In all of these applications, the risk adjustment mechanism will only be as good as the underlying risk assessment method. A good risk assessment method should be able to predict health costs with accuracy. If the risk adjusted premium received by the plan is sufficiently close to the expected cost of a healthy or sick person’s care, it may be more costly for the plan to pursue a selection strategy than to simply accept all enrollees without regard to health risk. A good risk assessment method also cannot be so complex and costly that it cannot be applied under real life circumstances. A system should limit the ability of health plans to benefit financially by “gaming” the system. It should also be timely and allow predictability in setting premiums and determining risk transfer payments. Finally, it should provide appropriate incentives for efficient and high quality medical care.
The literature on assessing health risk assessment and risk adjustment is substantial. In particular there exist a number of competing methods for measuring the health risk of individuals and groups of individuals. Many studies have evaluated the abilities of a particular risk assessment model to accurately measure differences in risk. However, there have been few studies that have provided a comprehensive evaluation of the relative performance of different risk assessment methods.
In response to the need for a suitable risk assessment method, and in particular motivated by the heightened activity in health insurance market reform, the Society of Actuaries (SOA) funded a research study to explore the topics of health risk assessment and risk adjustment. In particular, we conducted a comparative investigation of the current methods available for health risk assessment. The study is unique in a number of ways. First, it provides a side-by-side comparison of competing models of health risk assessment using uniform methods and the same population of enrollees. Second, the enrollee data for the study come from a diverse population and describe a variety of health plans covering a range of care management approaches and all geographic areas of the country. Finally, while many studies have focused on risk assessment for elderly persons, this research examines risk assessment for a non-elderly population, including both children and adults.

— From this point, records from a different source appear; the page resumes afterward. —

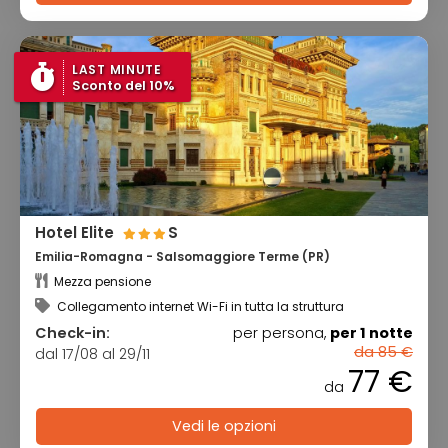
LAST MINUTE
Sconto del 10%
Hotel Elite
S
Emilia-Romagna - Salsomaggiore Terme (PR)
Mezza pensione
Collegamento internet Wi-Fi in tutta la struttura
Check-in:
per persona,
per 1 notte
da 85 €
dal 17/08 al 29/11
77 €
da
Vedi le opzioni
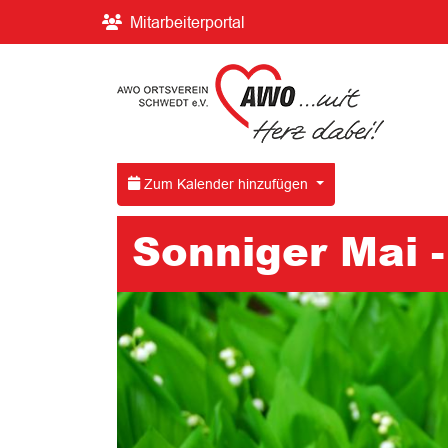
Mitarbeiterportal
Zum Kalender hinzufügen
Sonniger Mai 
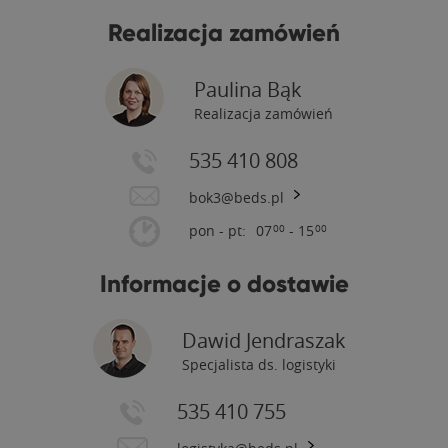
Realizacja zamówień
Paulina Bąk
Realizacja zamówień
535 410 808
bok3@beds.pl
pon - pt:
07
- 15
00
00
Informacje o dostawie
Dawid Jendraszak
Specjalista ds. logistyki
535 410 755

We established three main objectives for the study:
Using a detailed data set developed by the SOA describing the demographic characteristics, diagnoses, medical utilization and expenditures for more than 4.5 million non-elderly individuals over a two-hear period, we tested the predictive accuracy of eight different Ambulatory Care Group (ACG) models, and five Diagnostic Cost Group (DCG) models. We also evaluated these models using other criteria including the feasibility of their implementation and the incentives they provide. In exploring the practical issues, we simulated a risk adjustment transfer process across plans using the different risk assessment methods. Finally, we developed and tested an alternative risk assessment model using a list of high-cost conditions.